I dimostranti, che rivendicano una transizione democratica del potere dall'attuale oligarchia, osteggiano la corsa poiché con la F1 s'inasprisce la repressione contro i dissidenti.
I tumulti sono iniziati quando le forze antisommossa sono intervenute per disperdere la protesta. I manifestanti hanno risposto lanciando bottiglie molotov contro gli agenti.
La maggioranza sciita contro l'oligarchia sunnita
Da febbraio del 2011 è in corso nel paese una protesta da parte della maggioranza sciita che contesta il potere della dinastia sunnita dei Al-Khalifa. Almeno un’ottantina di persone sarebbero decedute a durante gli scontri tra autorità e manifestanti. Lo conferma un rapporto della Federazione internazionale dei diritti dell’uomo.

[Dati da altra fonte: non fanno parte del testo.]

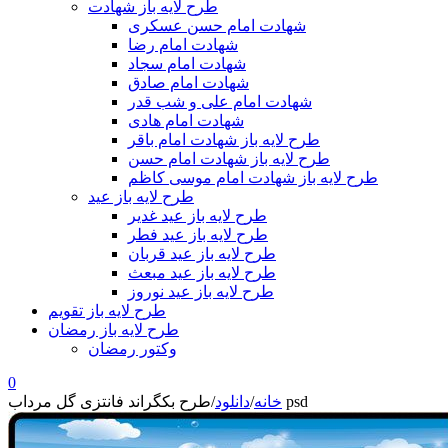
طرح لایه باز شهادت
شهادت امام حسن عسکری
شهادت امام رضا
شهادت امام سجاد
شهادت امام صادق
شهادت امام علی و شب قدر
شهادت امام هادی
طرح لایه باز شهادت امام باقر
طرح لایه باز شهادت امام حسن
طرح لایه باز شهادت امام موسی کاظم
طرح لایه باز عید
طرح لایه باز عید غدیر
طرح لایه باز عید فطر
طرح لایه باز عید قربان
طرح لایه باز عید مبعث
طرح لایه باز عید نوروز
طرح لایه باز تقویم
طرح لایه باز رمضان
وکتور رمضان
0
طرح بکگراند فانتزی گل مرداب psd
خانه
/
دانلود
/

Governo ed opposizione hanno dato il via il 10 febbraio ad una sessione di “dialogo nazionale”, che non ha però finora avuto esito positivo.
GP annullato nel 2011
Anche in occasione del GP del 2012, gli sciiti avevo organizzato delle manifestazioni. In quell’occasione però, gli organizzatori non si sono opposti al regolare svolgimento della corsa. L’edizione del 2011 fu invece annullata per ragioni di ricurezza.